With thorough fan-friendly fetishism, Singer honors the Superman mythos and especially the legacies of Donner and Reeve (the film is dedicated to Christopher and wife Dana, both recently departed). Singer's opening titles appropriate the seventies design, and composer John Ottman's sterling work makes extensive use of John Williams' stirring original themes. Though Superman's two-time assurance "I'm always around" seems a poor choice of words after a five-year absence, the statement is clearly true in our world, and big-screen sequels will follow (super)suit.

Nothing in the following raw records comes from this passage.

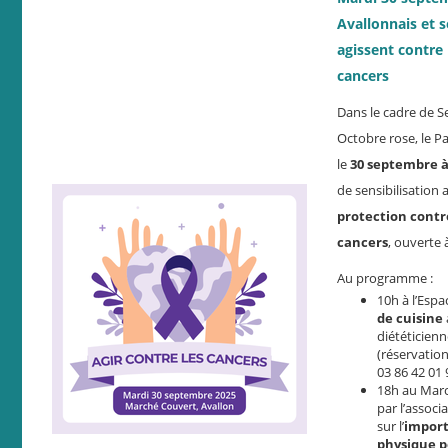
Avallonnais et s
agissent contre 
cancers
Dans le cadre de 
Octobre rose, le P
le
30 septembre à
de sensibilisation 
protection contre
cancers
, ouverte 
Au programme :
10h à l’Espa
de cuisine
diététicien
(réservatio
03 86 42 01 
18h au Marc
par l’associ
sur l’
import
physique p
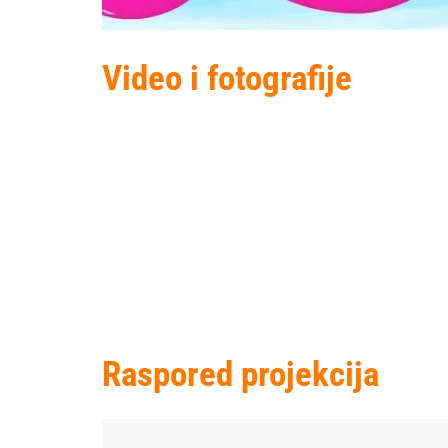
Video i fotografije
Raspored projekcija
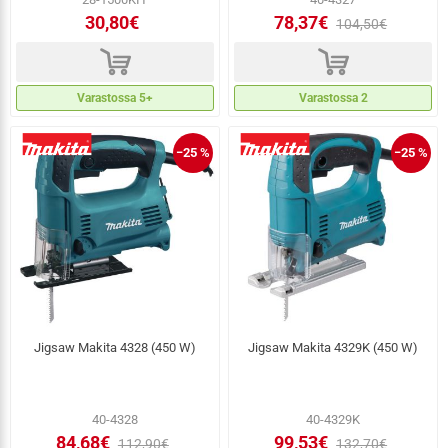
30,80€
78,37€
104,50€
d
d
Varastossa 5+
Varastossa 2
−25 %
−25 %
Jigsaw Makita 4328 (450 W)
Jigsaw Makita 4329K (450 W)
40-4328
40-4329K
84,68€
99,53€
112,90€
132,70€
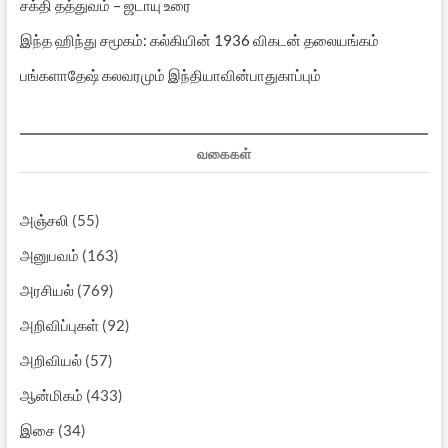
சக்தி தத்துவம் – ஜடாயு உரை
இந்த ஹிந்து சமூகம்: கல்கியின் 1936 விகடன் தலையங்கம்
பங்களாதேஷ் கலவரமும் இந்தியாவின்பாதுகாப்பும்
வகைகள்
அஞ்சலி
(55)
அனுபவம்
(163)
அரசியல்
(769)
அறிவிப்புகள்
(92)
அறிவியல்
(57)
ஆன்மிகம்
(433)
இசை
(34)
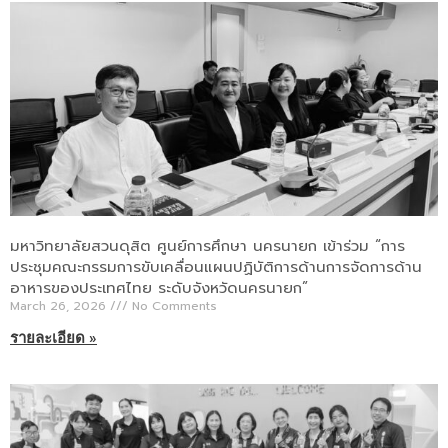
มหาวิทยาลัยสวนดุสิต ศูนย์การศึกษา นครนายก เข้าร่วม “การ
ประชุมคณะกรรมการขับเคลื่อนแผนปฏิบัติการด้านการจัดการด้าน
อาหารของประเทศไทย ระดับจังหวัดนครนายก”
March 26, 2026
No Comments
รายละเอียด »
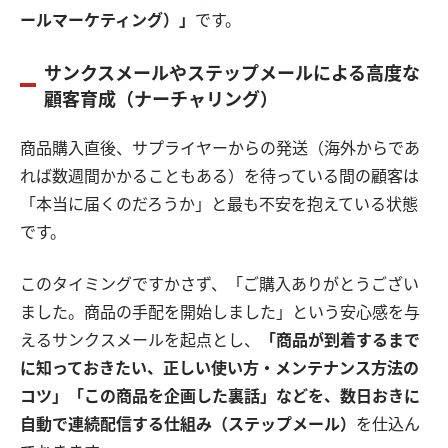
ールマーケティング）」
です。
サンクスメールやステップメールによる高度な
顧客育成（ナーチャリング）
商品購入直後、サプライヤーからの発送（海外からであ
れば数週間かかることもある）を待っている間の顧客は
「本当に届くのだろうか」と最も不安を抱えている状態
です。
このタイミングですかさず、「ご購入ありがとうござい
ました。商品の手配を開始しました」という安心感を与
えるサンクスメールを起点とし、
「商品が到着するまで
に知っておきたい、正しい使い方・メンテナンス方法の
コツ」「この商品を企画した裏話」などを、数日おきに
自動で連続配信する仕組み（ステップメール）
を仕込ん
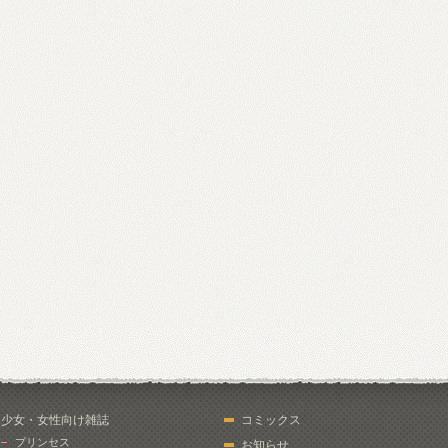
少女・女性向け雑誌
コミックス
プリンセス
お知らせ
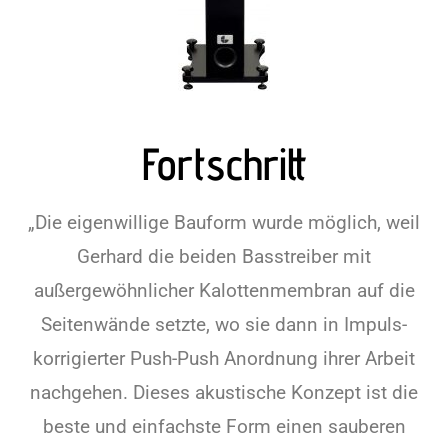
Fortschritt
„Die eigenwillige Bauform wurde möglich, weil
Gerhard die beiden Basstreiber mit
außergewöhnlicher Kalottenmembran auf die
Seitenwände setzte, wo sie dann in Impuls-
korrigierter Push-Push Anordnung ihrer Arbeit
nachgehen. Dieses akustische Konzept ist die
beste und einfachste Form einen sauberen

[NOTE: The IMAX-3D incarnation of Superman Returns includes four 3D sequences totalling roughly twenty minutes: the Smallville/young Clark Kent flashback (framed by Routh's first substantial scene); the plane/shuttle sequence; the sinking of the Gertrude and Superman's rescue of Lois, Richard, and Jason; and Superman's film-ending flight. The IMAX 3D gives these sequences a ViewMaster pop, a bit more added value to the already impactful sight-and-sound experience of IMAX. Briefly flashed green and red icons signal viewers when to don and doff the lightweight 3D glasses.]